Objective:The objective of this study was to investigate whether long noncoding RNA Metastasis-Associated Lung Adenocarcinoma Transcript 1 (MALAT1) contributes to laryngocarcinoma development via regulating the Yes-associated protein 1- (YAP1-) mediated epithelial-mesenchymal transition (EMT) and the underlying mechanism.
Methods:The effects of MALAT1 suppression and BET inhibitor JQ1 on the malignant phenotypes and cancer stem cell- (CSC-) like properties of laryngocarcinoma cells as well as the expression of bromodomain-containing protein 4 (BRD4), YAP1, and EMT markers were investigated. Moreover, the relationships between MALAT1 and miR-708-5p as well as between miR-708-5p and BRD4 were explored. Furthermore, whether MALAT1 regulated the malignant phenotypes of laryngocarcinoma cells via sponging miR-708-5p to target BRD4 was revealed by both in vitro and in vivo experiments.

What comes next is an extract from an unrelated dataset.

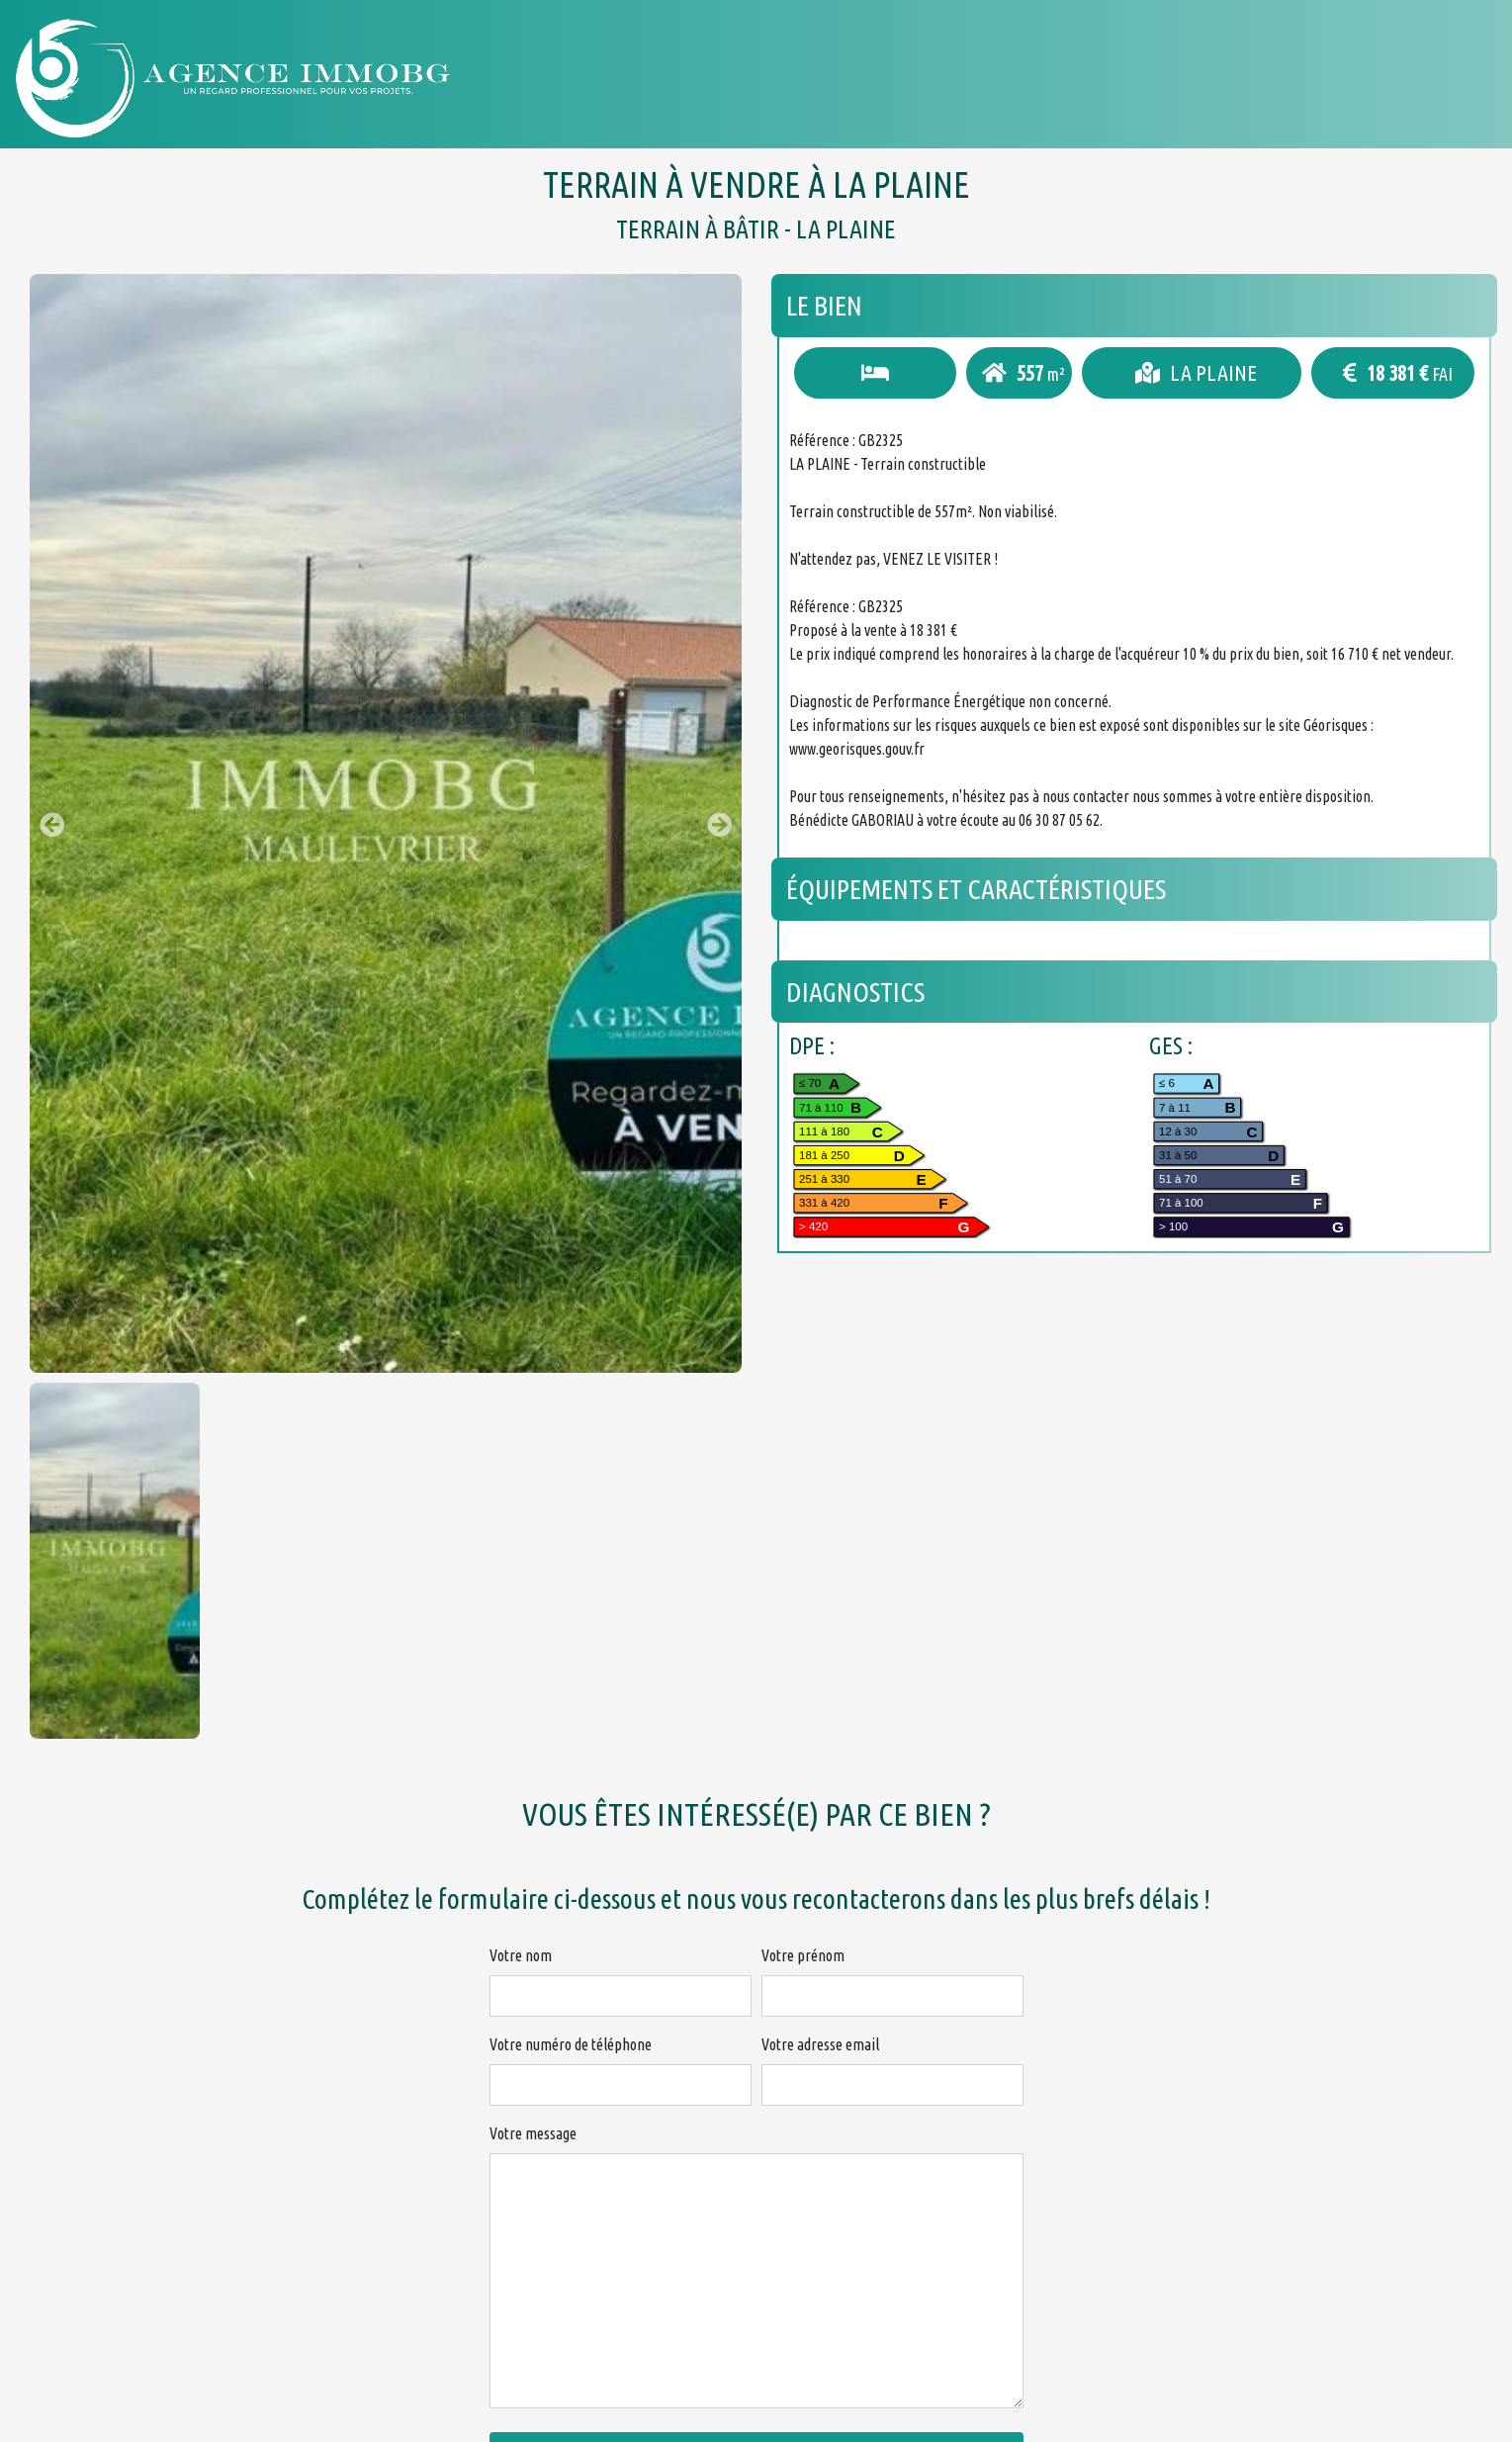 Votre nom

Results:MALAT1 suppression inhibited the malignant phenotypes of laryngocarcinoma cells, such as decreased proliferation, promoted apoptosis, suppressed migration, and inhibited the CSC properties. Suppression of MALAT1 increased miR-708-5p expression and decreased the expression of BRD4 and YAP1 and inhibited EMT. Moreover, there were target relationships between MALAT1 and miR-708-5p as well as between miR-708-5p and BRD4. miR-708-5p overexpression and MALAT1 suppression had synergistic inhibitory effects on the malignant phenotypes of laryngocarcinoma cells and the expression of BRD4, YAP1, and EMT. Furthermore, in vivo experiments confirmed that MALAT1/miR-708-5p regulated tumorigenicity by regulating BRD4 and YAP1-mediated EMT.
Conclusions:Our results indicate that suppression of MALAT1 may inhibit laryngocarcinoma development by sponging miR-708-5p/BRD4 to regulate YAP1-mediated EMT. Targeting MALAT1/miR-708-5p/BRD4 axis may provide a promising therapeutic strategy for laryngocarcinoma.